From the very first line of the records through the line that contains "Stefania Demasi", repeat everything exactly except the pictures, and add nothing.
((
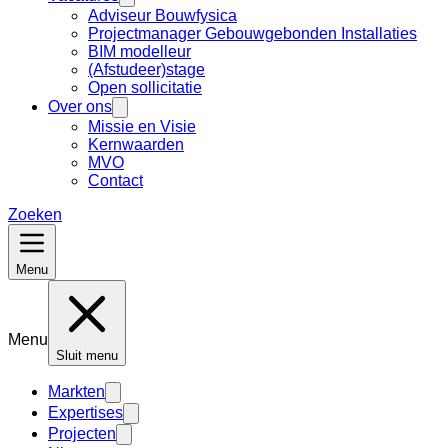
Adviseur Bouwfysica
Projectmanager Gebouwgebonden Installaties
BIM modelleur
(Afstudeer)stage
Open sollicitatie
Over ons
Missie en Visie
Kernwaarden
MVO
Contact
Zoeken
Menu
Menu
Sluit menu
Markten
Expertises
Projecten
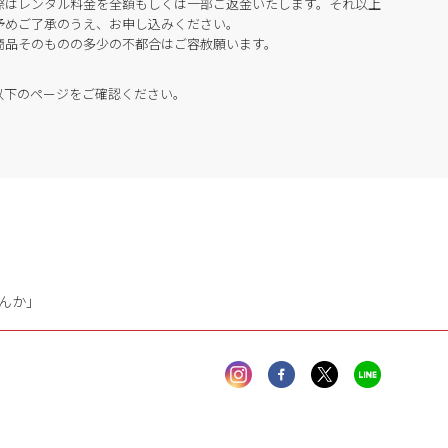
際はレンタル料金を全額もしくは一部ご返金いたします。それ以上
予めご了承のうえ、お申し込みください。
商品そのものの多少の不都合はご容赦願います。
以下のページをご確認ください。
んか」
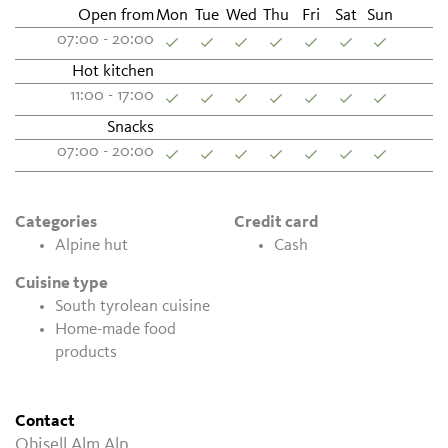
Open from
Mon
Tue
Wed
Thu
Fri
Sat
Sun
07:00 - 20:00
Hot kitchen
11:00 - 17:00
Snacks
07:00 - 20:00
Categories
Credit card
Alpine hut
Cash
Cuisine type
South tyrolean cuisine
Home-made food
products
Contact
Obisell Alm Alp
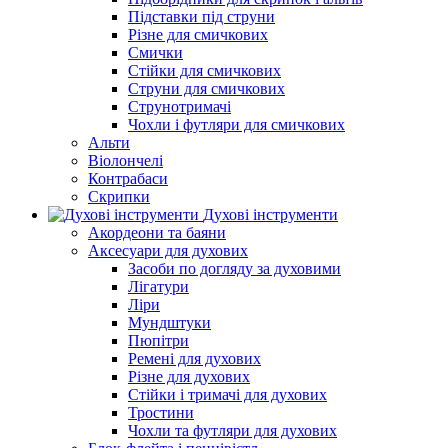
Підставки під струни
Різне для смичкових
Смички
Стійки для смичкових
Струни для смичкових
Струнотримачі
Чохли і футляри для смичкових
Альти
Віолончелі
Контрабаси
Скрипки
Духові інструменти
Акордеони та баяни
Аксесуари для духових
Засоби по догляду за духовими
Лігатури
Ліри
Мундштуки
Пюпітри
Ремені для духових
Різне для духових
Стійки і тримачі для духових
Тростини
Чохли та футляри для духових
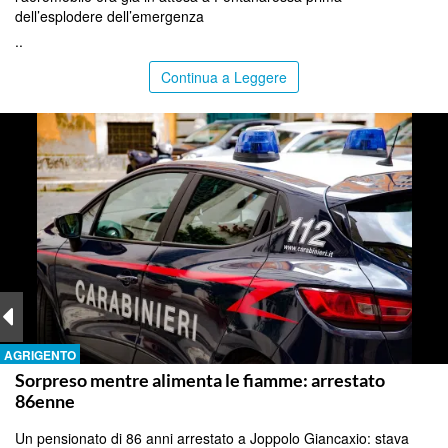
dell’esplodere dell’emergenza
..
Continua a Leggere
AGRIGENTO
Sorpreso mentre alimenta le fiamme: arrestato
86enne
Un pensionato di 86 anni arrestato a Joppolo Giancaxio: stava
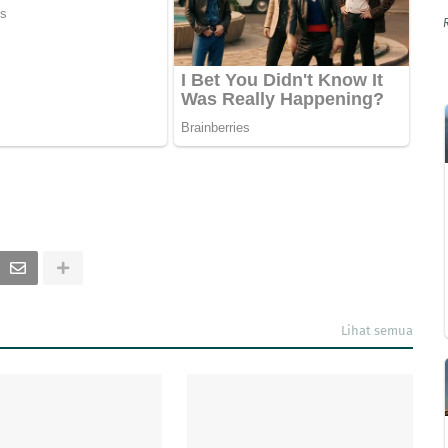
Lihat semua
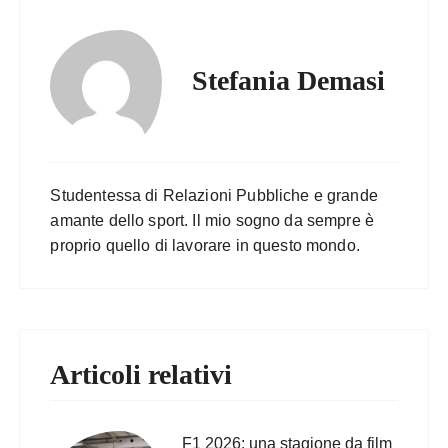
Stefania Demasi
Studentessa di Relazioni Pubbliche e grande
amante dello sport. Il mio sogno da sempre è
proprio quello di lavorare in questo mondo.
Articoli relativi
F1 2026: una stagione da film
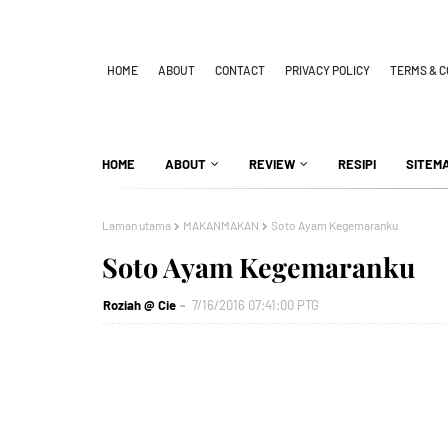
HOME
ABOUT
CONTACT
PRIVACY POLICY
TERMS & C
HOME
ABOUT
REVIEW
RESIPI
SITEM
Laman utama
MAKANMAKAN
Soto Ayam Kegemaranku
Soto Ayam Kegemaranku
Roziah @ Cie
7/16/2016 07:41:00 PTG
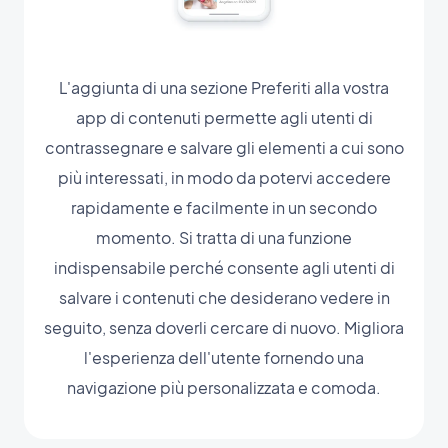
L'aggiunta di una sezione Preferiti alla vostra
app di contenuti permette agli utenti di
contrassegnare e salvare gli elementi a cui sono
più interessati, in modo da potervi accedere
rapidamente e facilmente in un secondo
momento. Si tratta di una funzione
indispensabile perché consente agli utenti di
salvare i contenuti che desiderano vedere in
seguito, senza doverli cercare di nuovo. Migliora
l'esperienza dell'utente fornendo una
navigazione più personalizzata e comoda.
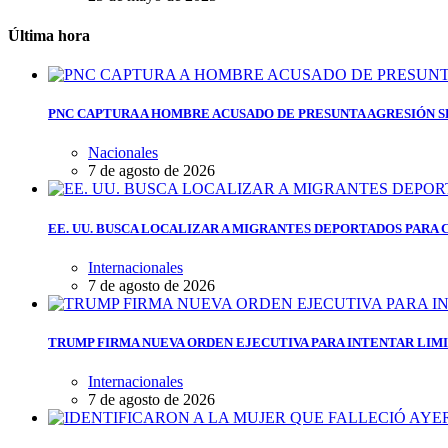
Última hora
PNC CAPTURA A HOMBRE ACUSADO DE PRESUNTA AGRESIÓN 
Nacionales
7 de agosto de 2026
EE. UU. BUSCA LOCALIZAR A MIGRANTES DEPORTADOS PARA
Internacionales
7 de agosto de 2026
TRUMP FIRMA NUEVA ORDEN EJECUTIVA PARA INTENTAR LIMI
Internacionales
7 de agosto de 2026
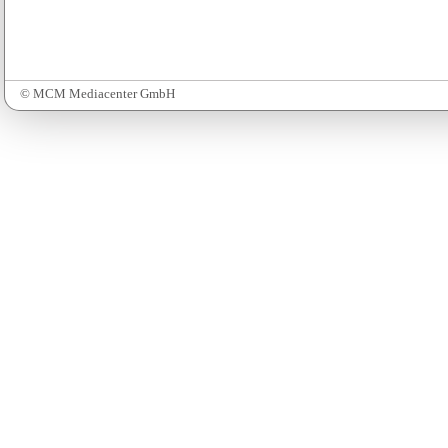
© MCM Mediacenter GmbH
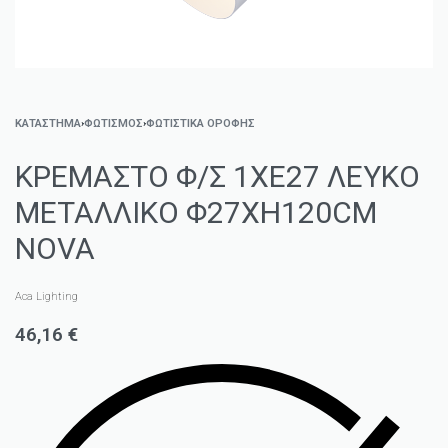
ΚΑΤΑΣΤΗΜΑ
›
ΦΩΤΙΣΜΌΣ
›
ΦΩΤΙΣΤΙΚΆ ΟΡΟΦΉΣ
ΚΡΕΜΑΣΤΟ Φ/Σ 1ΧΕ27 ΛΕΥΚΟ
ΜΕΤΑΛΛΙΚΟ Φ27ΧΗ120CM
NOVA
Aca Lighting
46,16
€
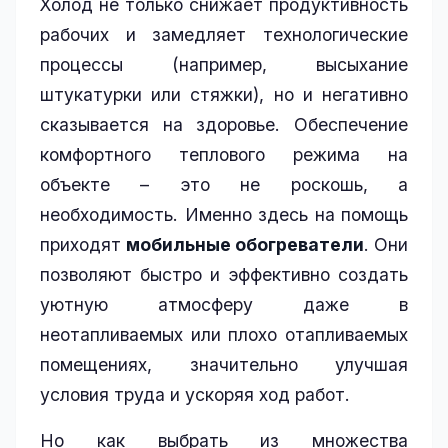
Холод не только снижает продуктивность
рабочих и замедляет технологические
процессы (например, высыхание
штукатурки или стяжки), но и негативно
сказывается на здоровье. Обеспечение
комфортного теплового режима на
объекте – это не роскошь, а
необходимость. Именно здесь на помощь
приходят
мобильные обогреватели
. Они
позволяют быстро и эффективно создать
уютную атмосферу даже в
неотапливаемых или плохо отапливаемых
помещениях, значительно улучшая
условия труда и ускоряя ход работ.
Но как выбрать из множества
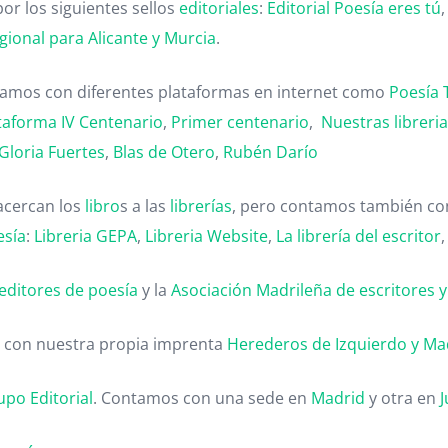
or los siguientes sellos
editoriales
:
Editorial Poesía eres tú
gional para Alicante y Murcia
.
ntamos con diferentes plataformas en internet como
Poesía 
taforma IV Centenario
,
Primer centenario
,
Nuestras libreri
Gloria Fuertes
,
Blas de Otero
,
Rubén Darío
acercan los
libro
s a las
librerías
, pero contamos también con
esía
:
Libreria GEPA
,
Libreria Website
,
La librería del escritor
editores de poesía
y la
Asociación Madrileña de escritores y c
 con nuestra propia imprenta
Herederos de Izquierdo y Ma
upo Editorial
. Contamos con una sede en
Madrid
y otra en
J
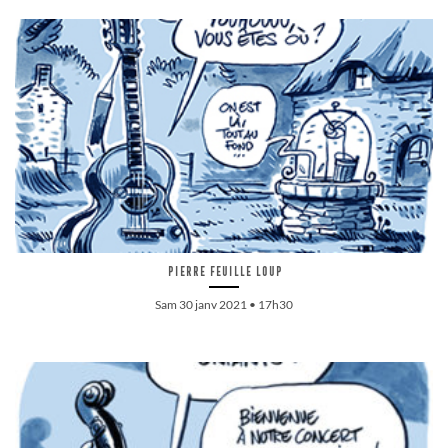
Pierre feuille loup
Sam 30 janv 2021 • 17h30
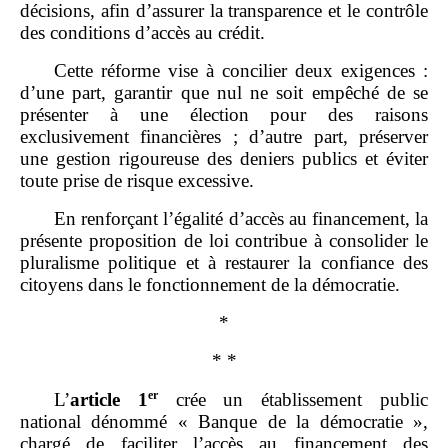
décisions, afin d’assurer la transparence et le contrôle
des conditions d’accès au crédit.
Cette réforme vise à concilier deux exigences :
d’une part, garantir que nul ne soit empêché de se
présenter à une élection pour des raisons
exclusivement financières ; d’autre part, préserver
une gestion rigoureuse des deniers publics et éviter
toute prise de risque excessive.
En renforçant l’égalité d’accès au financement, la
présente proposition de loi contribue à consolider le
pluralisme politique et à restaurer la confiance des
citoyens dans le fonctionnement de la démocratie.
*
* *
er
L’
article
1
crée un établissement public
national dénommé « Banque de la démocratie »,
chargé de faciliter l’accès au financement des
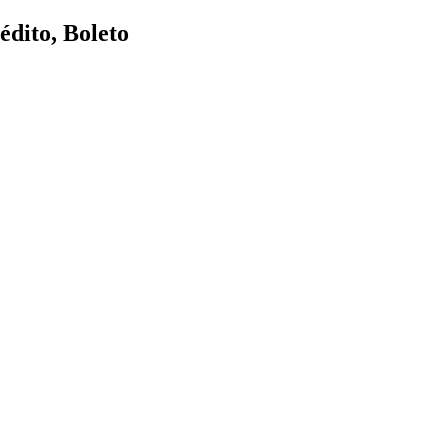
dito, Boleto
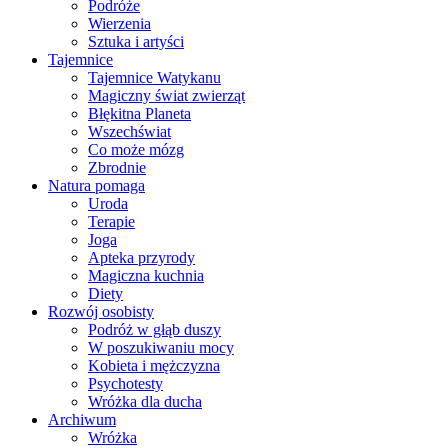
Podróże
Wierzenia
Sztuka i artyści
Tajemnice
Tajemnice Watykanu
Magiczny świat zwierząt
Błękitna Planeta
Wszechświat
Co może mózg
Zbrodnie
Natura pomaga
Uroda
Terapie
Joga
Apteka przyrody
Magiczna kuchnia
Diety
Rozwój osobisty
Podróż w głąb duszy
W poszukiwaniu mocy
Kobieta i mężczyzna
Psychotesty
Wróżka dla ducha
Archiwum
Wróżka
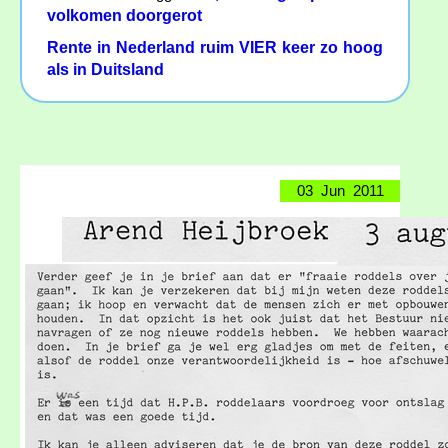
volkomen doorgerot
Rente in Nederland ruim VIER keer zo hoog
als in Duitsland
03 Jun 2011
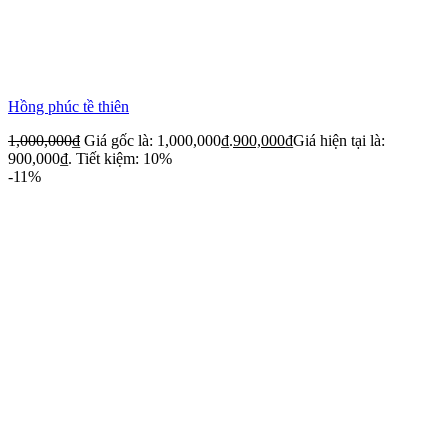
Hồng phúc tề thiên
1,000,000
₫
Giá gốc là: 1,000,000₫.
900,000
₫
Giá hiện tại là:
900,000₫.
Tiết kiệm: 10%
-11%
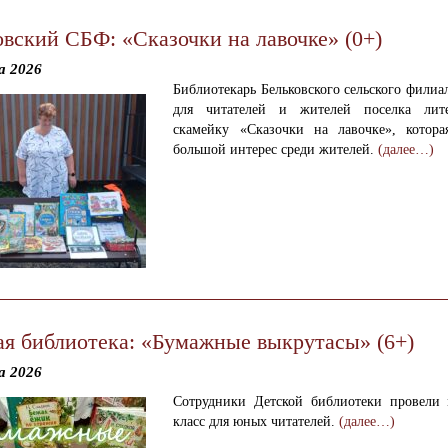
овский СБФ: «Сказочки на лавочке» (0+)
а 2026
Библиотекарь Бельковского сельского филиа
для читателей и жителей поселка лите
скамейку «Сказочки на лавочке», котора
большой интерес среди жителей.
(далее…)
ая библиотека: «Бумажные выкрутасы» (6+)
а 2026
Сотрудники Детской библиотеки провели
класс для юных читателей.
(далее…)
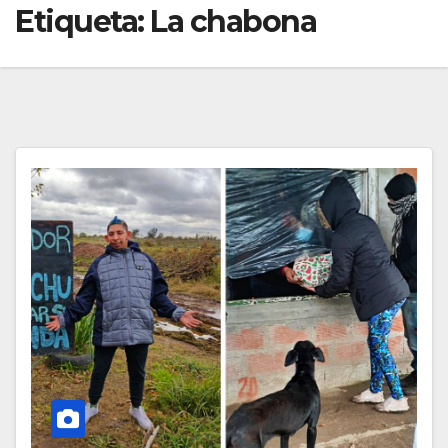
Etiqueta:
La chabona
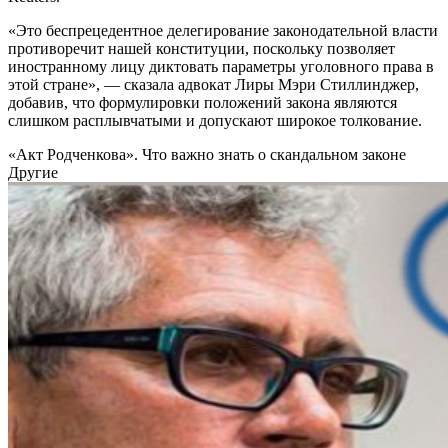
«Это беспрецедентное делегирование законодательной власти
противоречит нашей конституции, поскольку позволяет
иностранному лицу диктовать параметры уголовного права в
этой стране», — сказала адвокат Лиры Мэри Стиллинджер,
добавив, что формулировки положений закона являются
слишком расплывчатыми и допускают широкое толкование.
«Акт Родченкова». Что важно знать о скандальном законе
Другие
))
§ **Solution to the exercise**:
Adviseur Bouwfysica
Projectmanager Gebouwgebonden Installaties
BIM modelleur
(Afstudeer)stage
Open sollicitatie
Over ons
Missie en Visie
Kernwaarden
MVO
Contact
Zoeken
Menu
Menu
Sluit menu
Markten
Expertises
Projecten
際はレンタル料金を全額もしくは一部ご返金いたします。それ以上
予めご了承のうえ、お申し込みください。
商品そのものの多少の不都合はご容赦願います。
以下のページをご確認ください。
んか」
Open from
Mon
Tue
Wed
Thu
Fri
Sat
Sun
07:00 - 20:00
Hot kitchen
11:00 - 17:00
Snacks
07:00 - 20:00
Categories
Credit card
Alpine hut
Cash
Cuisine type
South tyrolean cuisine
Home-made food
products
Contact
Obisell Alm Alp
Підставки під струни
Різне для смичкових
Смички
Стійки для смичкових
Струни для смичкових
Струнотримачі
Чохли і футляри для смичкових
Альти
Віолончелі
Контрабаси
Скрипки
Духові інструменти
Акордеони та баяни
Аксесуари для духових
Засоби по догляду за духовими
Лігатури
Ліри
Мундштуки
Пюпітри
Ремені для духових
Різне для духових
Стійки і тримачі для духових
Тростини
Чохли та футляри для духових
dell’esplodere dell’emergenza
..
Continua a Leggere
AGRIGENTO
Sorpreso mentre alimenta le fiamme: arrestato
86enne
Un pensionato di 86 anni arrestato a Joppolo Giancaxio: stava
Lihat semua
Stefania Demasi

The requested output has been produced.